Exercise :: Go through the entries one line at a time, and gather every line that has the word "dari".

Supplied records ::
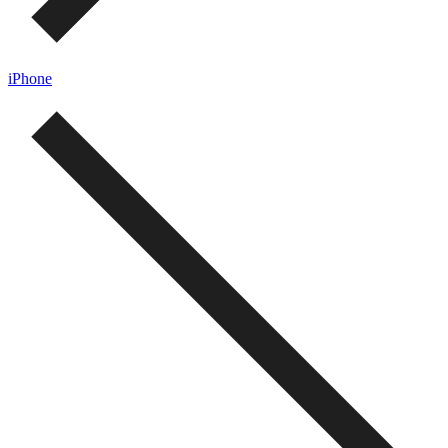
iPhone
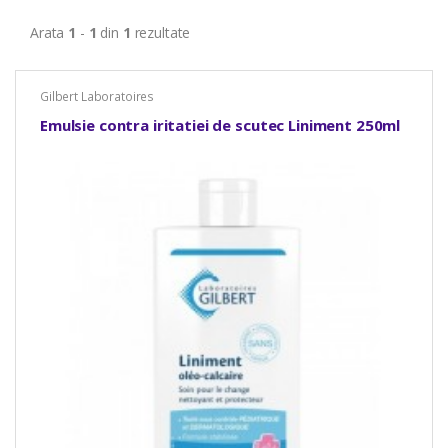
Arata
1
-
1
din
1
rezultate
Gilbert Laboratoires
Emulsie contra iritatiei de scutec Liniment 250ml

---

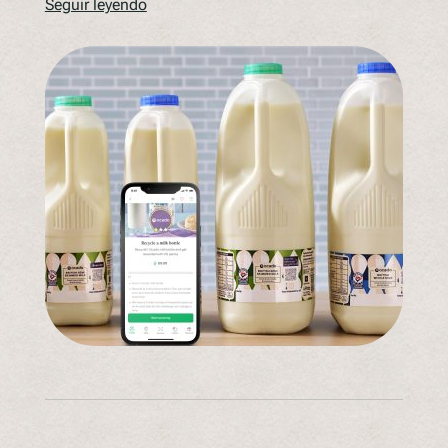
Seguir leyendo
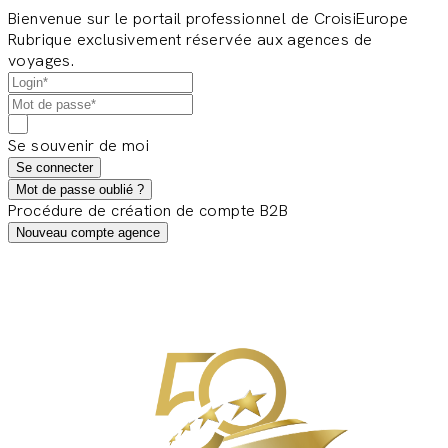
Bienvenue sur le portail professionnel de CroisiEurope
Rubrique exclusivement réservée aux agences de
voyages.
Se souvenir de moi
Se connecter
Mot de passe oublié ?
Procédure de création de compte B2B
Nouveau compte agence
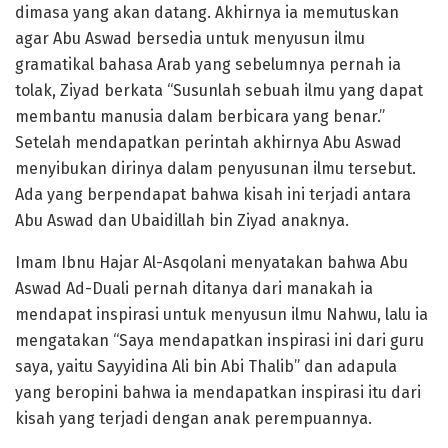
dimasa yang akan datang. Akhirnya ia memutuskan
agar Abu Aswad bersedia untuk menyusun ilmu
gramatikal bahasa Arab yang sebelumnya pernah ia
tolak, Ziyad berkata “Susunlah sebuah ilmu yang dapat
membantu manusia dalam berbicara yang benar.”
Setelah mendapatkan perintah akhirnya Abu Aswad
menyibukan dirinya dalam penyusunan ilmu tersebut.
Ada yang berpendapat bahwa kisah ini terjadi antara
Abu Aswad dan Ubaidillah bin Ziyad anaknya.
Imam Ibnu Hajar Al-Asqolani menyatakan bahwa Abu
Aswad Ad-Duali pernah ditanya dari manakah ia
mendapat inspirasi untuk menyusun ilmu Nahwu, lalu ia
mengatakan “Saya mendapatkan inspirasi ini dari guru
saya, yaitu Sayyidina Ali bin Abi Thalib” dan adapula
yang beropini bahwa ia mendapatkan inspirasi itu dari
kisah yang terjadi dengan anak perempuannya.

Solution ::
Aswad Ad-Duali pernah ditanya dari manakah ia
mengatakan “Saya mendapatkan inspirasi ini dari guru
yang beropini bahwa ia mendapatkan inspirasi itu dari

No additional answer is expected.